Evergrey are the great unsung heroes of Swedish metal. Widely regarded as a progressive metal band, they are in fact entirely unique, with a sound that is as contemporary and crushing as anything out there, but with the unique addition of leader and frontman Tom S. Englund’s extraordinarily soulful voice and lyrics. Evergrey write big, epic and wildly distinctive heavy metal songs that exert colossal emotional power. Quite how they’ve avoided becoming insanely huge is anyone’s guess, but it’s never too late to dive into their immaculate catalogue of wonders.
The infamous black metallers Watain are best known for their intense live shows, involving real animal carcasses, blood, Satanic rituals, candles and pyrotechnics. The smell of their gigs alone is enough to turn most off, but that of course is part of their appeal. However, these antics have also caused controversy, with allegations of animal abuse and a notorious show in Brooklyn, where the audience members were doused in the animal blood, reportedly causing some audience members to vomit. Brutal.

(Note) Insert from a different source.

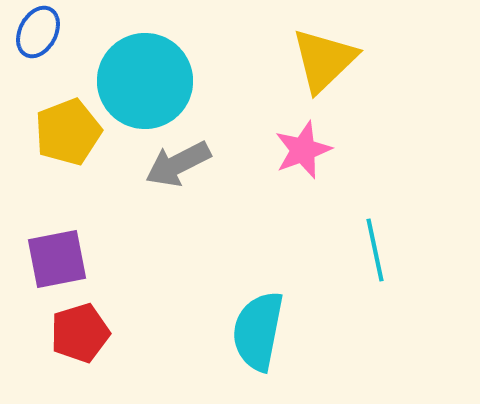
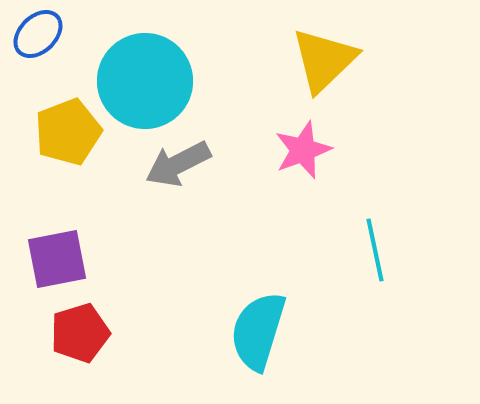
blue ellipse: moved 2 px down; rotated 18 degrees clockwise
cyan semicircle: rotated 6 degrees clockwise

Formed in 1987 under the name Nihilist, Swedish death metal pioneers Entombed helped put Sweden on the musical map in the late 80s/early 90s alongside Dismember, Grave and Unleashed. Influenced initially by bands such as Celtic Frost, Sabbath, Slayer, Death, The Misfits and Motörhead, they later incorporated elements of garage rock into their repertoire, moving away from their original "buzzsaw" guitar tones, however, inventing a sound later referred to as death 'n' roll.